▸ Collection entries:

BEGIN

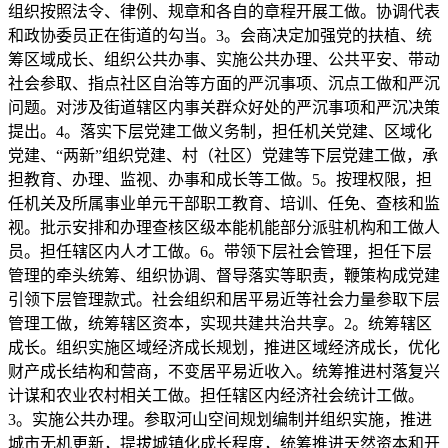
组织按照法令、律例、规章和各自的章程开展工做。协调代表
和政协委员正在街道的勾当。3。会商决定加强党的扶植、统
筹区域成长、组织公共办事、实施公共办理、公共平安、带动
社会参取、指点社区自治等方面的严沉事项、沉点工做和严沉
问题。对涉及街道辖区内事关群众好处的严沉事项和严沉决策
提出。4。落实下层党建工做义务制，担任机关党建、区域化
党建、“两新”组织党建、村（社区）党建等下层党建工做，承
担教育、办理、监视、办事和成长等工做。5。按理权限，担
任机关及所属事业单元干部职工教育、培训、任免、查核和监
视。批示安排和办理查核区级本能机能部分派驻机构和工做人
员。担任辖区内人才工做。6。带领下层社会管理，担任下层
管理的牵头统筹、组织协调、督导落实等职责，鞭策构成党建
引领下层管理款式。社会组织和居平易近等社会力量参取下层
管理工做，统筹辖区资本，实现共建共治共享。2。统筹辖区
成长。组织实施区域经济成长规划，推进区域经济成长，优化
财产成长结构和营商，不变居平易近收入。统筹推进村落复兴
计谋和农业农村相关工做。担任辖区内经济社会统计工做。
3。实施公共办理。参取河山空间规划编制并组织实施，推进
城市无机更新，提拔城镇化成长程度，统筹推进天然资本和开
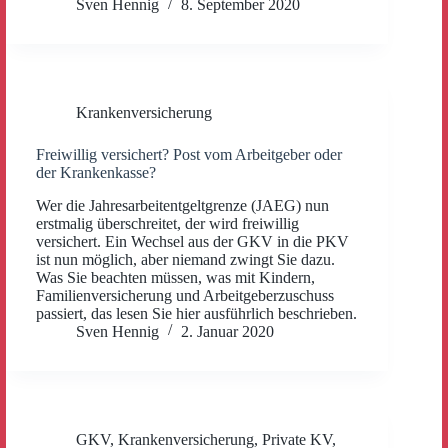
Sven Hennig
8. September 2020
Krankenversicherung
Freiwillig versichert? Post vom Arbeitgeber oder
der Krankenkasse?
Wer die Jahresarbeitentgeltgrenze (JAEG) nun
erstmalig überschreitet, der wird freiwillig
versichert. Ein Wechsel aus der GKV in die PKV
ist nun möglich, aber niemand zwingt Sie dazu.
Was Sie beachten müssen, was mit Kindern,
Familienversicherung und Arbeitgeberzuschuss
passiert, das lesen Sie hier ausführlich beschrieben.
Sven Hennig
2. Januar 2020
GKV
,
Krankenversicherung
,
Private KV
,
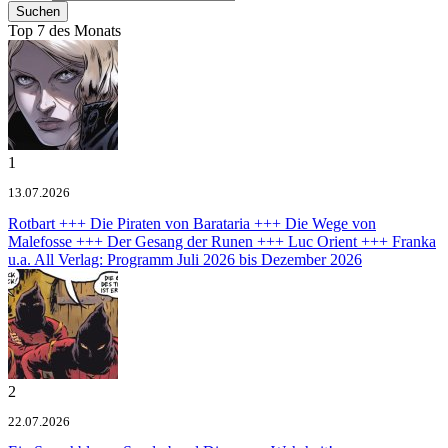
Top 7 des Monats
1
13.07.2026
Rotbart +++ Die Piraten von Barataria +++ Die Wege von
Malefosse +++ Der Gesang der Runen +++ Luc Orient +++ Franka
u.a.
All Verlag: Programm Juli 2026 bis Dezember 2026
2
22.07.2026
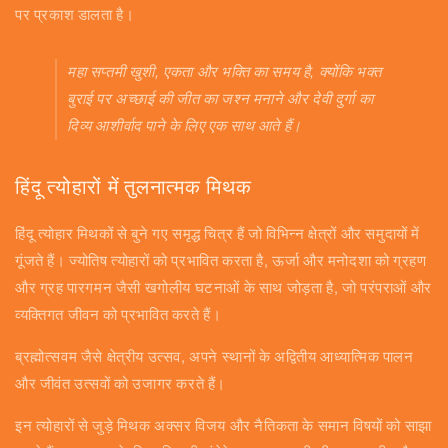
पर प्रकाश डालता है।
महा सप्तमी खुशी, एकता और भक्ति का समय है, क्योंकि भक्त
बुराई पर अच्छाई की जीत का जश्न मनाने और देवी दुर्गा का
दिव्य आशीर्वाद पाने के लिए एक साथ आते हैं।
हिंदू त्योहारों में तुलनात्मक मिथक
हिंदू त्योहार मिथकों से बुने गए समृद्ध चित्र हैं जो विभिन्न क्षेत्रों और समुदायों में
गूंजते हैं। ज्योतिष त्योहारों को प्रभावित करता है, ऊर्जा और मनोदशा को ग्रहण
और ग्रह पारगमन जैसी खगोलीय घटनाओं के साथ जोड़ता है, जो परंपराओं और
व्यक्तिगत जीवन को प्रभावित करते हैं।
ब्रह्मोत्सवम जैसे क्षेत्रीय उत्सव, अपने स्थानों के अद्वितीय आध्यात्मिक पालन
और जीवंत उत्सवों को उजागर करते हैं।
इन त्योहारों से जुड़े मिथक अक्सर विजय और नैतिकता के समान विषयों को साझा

END

▸ Prompt: Your output should be the records above, duplicated exactly and picture-free.

▸ Output of the exercise:
组织按照法令、律例、规章和各自的章程开展工做。协调代表
和政协委员正在街道的勾当。3。会商决定加强党的扶植、统
筹区域成长、组织公共办事、实施公共办理、公共平安、带动
社会参取、指点社区自治等方面的严沉事项、沉点工做和严沉
问题。对涉及街道辖区内事关群众好处的严沉事项和严沉决策
提出。4。落实下层党建工做义务制，担任机关党建、区域化
党建、“两新”组织党建、村（社区）党建等下层党建工做，承
担教育、办理、监视、办事和成长等工做。5。按理权限，担
任机关及所属事业单元干部职工教育、培训、任免、查核和监
视。批示安排和办理查核区级本能机能部分派驻机构和工做人
员。担任辖区内人才工做。6。带领下层社会管理，担任下层
管理的牵头统筹、组织协调、督导落实等职责，鞭策构成党建
引领下层管理款式。社会组织和居平易近等社会力量参取下层
管理工做，统筹辖区资本，实现共建共治共享。2。统筹辖区
成长。组织实施区域经济成长规划，推进区域经济成长，优化
财产成长结构和营商，不变居平易近收入。统筹推进村落复兴
计谋和农业农村相关工做。担任辖区内经济社会统计工做。
3。实施公共办理。参取河山空间规划编制并组织实施，推进
城市无机更新，提拔城镇化成长程度，统筹推进天然资本和开
Sven Hennig
8. September 2020
Krankenversicherung
Freiwillig versichert? Post vom Arbeitgeber oder
der Krankenkasse?
Wer die Jahresarbeitentgeltgrenze (JAEG) nun
erstmalig überschreitet, der wird freiwillig
versichert. Ein Wechsel aus der GKV in die PKV
ist nun möglich, aber niemand zwingt Sie dazu.
Was Sie beachten müssen, was mit Kindern,
Familienversicherung und Arbeitgeberzuschuss
passiert, das lesen Sie hier ausführlich beschrieben.
Sven Hennig
2. Januar 2020
GKV
,
Krankenversicherung
,
Private KV
,
Top 7 des Monats
1
13.07.2026
Rotbart +++ Die Piraten von Barataria +++ Die Wege von
Malefosse +++ Der Gesang der Runen +++ Luc Orient +++ Franka
u.a.
All Verlag: Programm Juli 2026 bis Dezember 2026
2
22.07.2026
पर प्रकाश डालता है।
महा सप्तमी खुशी, एकता और भक्ति का समय है, क्योंकि भक्त
बुराई पर अच्छाई की जीत का जश्न मनाने और देवी दुर्गा का
दिव्य आशीर्वाद पाने के लिए एक साथ आते हैं।
हिंदू त्योहारों में तुलनात्मक मिथक
हिंदू त्योहार मिथकों से बुने गए समृद्ध चित्र हैं जो विभिन्न क्षेत्रों और समुदायों में
गूंजते हैं। ज्योतिष त्योहारों को प्रभावित करता है, ऊर्जा और मनोदशा को ग्रहण
और ग्रह पारगमन जैसी खगोलीय घटनाओं के साथ जोड़ता है, जो परंपराओं और
व्यक्तिगत जीवन को प्रभावित करते हैं।
ब्रह्मोत्सवम जैसे क्षेत्रीय उत्सव, अपने स्थानों के अद्वितीय आध्यात्मिक पालन
और जीवंत उत्सवों को उजागर करते हैं।
इन त्योहारों से जुड़े मिथक अक्सर विजय और नैतिकता के समान विषयों को साझा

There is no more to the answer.